Dan Burrows is Kiplinger's senior investing writer, having joined the august publication full time in 2016.

A long-time financial journalist, Dan is a veteran of SmartMoney, MarketWatch, CBS MoneyWatch, InvestorPlace and DailyFinance. He has written for The Wall Street Journal, Bloomberg, Consumer Reports, Senior Executive and Boston magazine, and his stories have appeared in the New York Daily News, the San Jose Mercury News and Investor's Business Daily, among other publications. As a senior writer at AOL's DailyFinance, Dan reported market news from the floor of the New York Stock Exchange and hosted a weekly video segment on equities.

Once upon a time – before his days as a financial reporter and assistant financial editor at legendary fashion trade paper Women's Wear Daily – Dan worked for Spy magazine, scribbled away at Time Inc. and contributed to Maxim magazine back when lad mags were a thing. He's also written for Esquire magazine's Dubious Achievements Awards.
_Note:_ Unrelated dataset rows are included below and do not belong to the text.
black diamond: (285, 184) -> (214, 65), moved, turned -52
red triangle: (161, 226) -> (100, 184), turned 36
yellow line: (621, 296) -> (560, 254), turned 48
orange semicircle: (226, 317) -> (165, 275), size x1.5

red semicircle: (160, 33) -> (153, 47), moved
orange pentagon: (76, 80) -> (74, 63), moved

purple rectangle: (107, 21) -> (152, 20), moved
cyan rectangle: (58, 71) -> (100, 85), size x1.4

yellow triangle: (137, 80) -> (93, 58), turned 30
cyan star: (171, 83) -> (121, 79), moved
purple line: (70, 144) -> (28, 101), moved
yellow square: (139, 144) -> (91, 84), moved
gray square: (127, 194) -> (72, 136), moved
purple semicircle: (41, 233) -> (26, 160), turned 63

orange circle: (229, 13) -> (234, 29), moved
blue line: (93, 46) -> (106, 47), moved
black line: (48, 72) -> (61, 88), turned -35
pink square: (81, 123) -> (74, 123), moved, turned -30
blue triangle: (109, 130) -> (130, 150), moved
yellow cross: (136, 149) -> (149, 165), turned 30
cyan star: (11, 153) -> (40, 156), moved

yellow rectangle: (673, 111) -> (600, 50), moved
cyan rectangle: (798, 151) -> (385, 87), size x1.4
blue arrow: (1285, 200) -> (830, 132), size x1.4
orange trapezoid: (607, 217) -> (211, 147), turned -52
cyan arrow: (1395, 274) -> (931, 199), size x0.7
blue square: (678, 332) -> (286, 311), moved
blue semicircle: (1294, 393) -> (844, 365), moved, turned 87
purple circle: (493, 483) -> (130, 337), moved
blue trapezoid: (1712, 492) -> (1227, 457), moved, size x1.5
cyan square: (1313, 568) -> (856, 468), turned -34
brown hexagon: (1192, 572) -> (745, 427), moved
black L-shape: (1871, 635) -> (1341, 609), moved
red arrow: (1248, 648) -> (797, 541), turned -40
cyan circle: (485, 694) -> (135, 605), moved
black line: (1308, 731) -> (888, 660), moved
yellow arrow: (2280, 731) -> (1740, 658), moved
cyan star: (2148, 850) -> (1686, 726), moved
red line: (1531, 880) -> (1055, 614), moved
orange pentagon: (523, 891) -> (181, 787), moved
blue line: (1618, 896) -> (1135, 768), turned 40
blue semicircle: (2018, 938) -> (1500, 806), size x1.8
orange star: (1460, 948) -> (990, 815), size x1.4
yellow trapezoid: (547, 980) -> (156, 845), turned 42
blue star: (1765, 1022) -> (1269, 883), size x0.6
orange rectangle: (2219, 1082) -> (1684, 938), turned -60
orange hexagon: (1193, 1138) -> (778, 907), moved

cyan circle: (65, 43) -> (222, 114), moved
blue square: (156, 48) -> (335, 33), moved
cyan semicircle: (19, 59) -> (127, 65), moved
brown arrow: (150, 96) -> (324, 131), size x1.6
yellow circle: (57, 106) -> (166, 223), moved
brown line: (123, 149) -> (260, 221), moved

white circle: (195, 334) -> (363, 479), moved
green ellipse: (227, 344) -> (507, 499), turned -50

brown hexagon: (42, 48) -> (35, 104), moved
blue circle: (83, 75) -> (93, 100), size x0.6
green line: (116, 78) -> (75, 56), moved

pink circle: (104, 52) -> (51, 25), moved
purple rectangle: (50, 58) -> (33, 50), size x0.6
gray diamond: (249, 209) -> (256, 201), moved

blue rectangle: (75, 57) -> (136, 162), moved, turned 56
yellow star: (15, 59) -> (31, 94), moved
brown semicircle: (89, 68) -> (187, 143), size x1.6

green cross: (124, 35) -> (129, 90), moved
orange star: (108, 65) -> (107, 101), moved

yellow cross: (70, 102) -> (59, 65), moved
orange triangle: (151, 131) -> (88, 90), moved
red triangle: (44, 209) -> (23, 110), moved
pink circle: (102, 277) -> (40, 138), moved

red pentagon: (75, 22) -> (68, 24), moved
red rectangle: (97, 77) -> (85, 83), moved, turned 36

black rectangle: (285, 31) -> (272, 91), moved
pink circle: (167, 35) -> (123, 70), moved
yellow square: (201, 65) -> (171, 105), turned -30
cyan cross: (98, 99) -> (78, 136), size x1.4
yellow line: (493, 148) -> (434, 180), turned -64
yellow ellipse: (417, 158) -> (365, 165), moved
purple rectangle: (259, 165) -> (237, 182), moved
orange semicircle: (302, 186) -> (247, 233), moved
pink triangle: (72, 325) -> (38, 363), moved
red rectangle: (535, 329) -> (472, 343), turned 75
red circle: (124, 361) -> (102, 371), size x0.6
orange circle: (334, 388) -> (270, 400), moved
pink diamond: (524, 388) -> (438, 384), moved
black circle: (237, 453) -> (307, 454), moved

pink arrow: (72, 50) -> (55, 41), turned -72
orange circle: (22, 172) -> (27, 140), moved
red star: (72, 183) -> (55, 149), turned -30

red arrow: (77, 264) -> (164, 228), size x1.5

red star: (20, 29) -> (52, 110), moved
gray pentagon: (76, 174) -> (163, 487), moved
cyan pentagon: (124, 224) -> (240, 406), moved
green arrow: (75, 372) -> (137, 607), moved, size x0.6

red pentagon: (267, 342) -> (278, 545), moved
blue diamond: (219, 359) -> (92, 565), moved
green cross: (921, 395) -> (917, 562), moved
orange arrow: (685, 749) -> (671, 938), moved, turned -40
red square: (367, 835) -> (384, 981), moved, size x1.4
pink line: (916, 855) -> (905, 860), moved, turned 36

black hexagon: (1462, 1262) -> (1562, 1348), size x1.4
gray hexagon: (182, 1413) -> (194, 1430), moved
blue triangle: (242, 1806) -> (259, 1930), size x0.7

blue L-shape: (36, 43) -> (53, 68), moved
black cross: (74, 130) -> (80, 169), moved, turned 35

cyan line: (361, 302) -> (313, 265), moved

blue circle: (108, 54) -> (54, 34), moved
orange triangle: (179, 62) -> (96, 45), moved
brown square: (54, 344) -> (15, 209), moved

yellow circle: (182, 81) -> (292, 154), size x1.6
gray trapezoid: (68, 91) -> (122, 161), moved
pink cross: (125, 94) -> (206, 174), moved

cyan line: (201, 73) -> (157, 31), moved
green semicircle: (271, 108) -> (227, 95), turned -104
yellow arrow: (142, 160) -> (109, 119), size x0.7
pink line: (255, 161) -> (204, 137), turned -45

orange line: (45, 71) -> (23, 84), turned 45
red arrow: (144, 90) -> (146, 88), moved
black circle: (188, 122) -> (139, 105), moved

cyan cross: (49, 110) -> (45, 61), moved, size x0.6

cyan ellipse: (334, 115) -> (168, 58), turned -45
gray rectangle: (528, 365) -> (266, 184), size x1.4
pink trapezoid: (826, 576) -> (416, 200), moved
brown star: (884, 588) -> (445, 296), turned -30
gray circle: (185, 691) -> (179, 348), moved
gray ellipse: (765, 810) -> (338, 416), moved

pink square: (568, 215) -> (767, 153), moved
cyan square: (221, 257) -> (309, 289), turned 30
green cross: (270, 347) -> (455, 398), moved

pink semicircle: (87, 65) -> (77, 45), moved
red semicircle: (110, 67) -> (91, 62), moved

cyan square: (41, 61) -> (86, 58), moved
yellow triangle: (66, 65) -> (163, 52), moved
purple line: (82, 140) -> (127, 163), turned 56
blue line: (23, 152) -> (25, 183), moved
In his current role at Kiplinger, Dan writes about equities, fixed income, currencies, commodities, funds, macroeconomics, demographics, real estate, cost of living indexes and more.

Dan holds a bachelor's degree from Oberlin College and a master's degree from Columbia University.

Disclosure: Dan does not trade stocks or other securities. Rather, he dollar-cost averages into cheap funds and index funds and holds them forever in tax-advantaged accounts.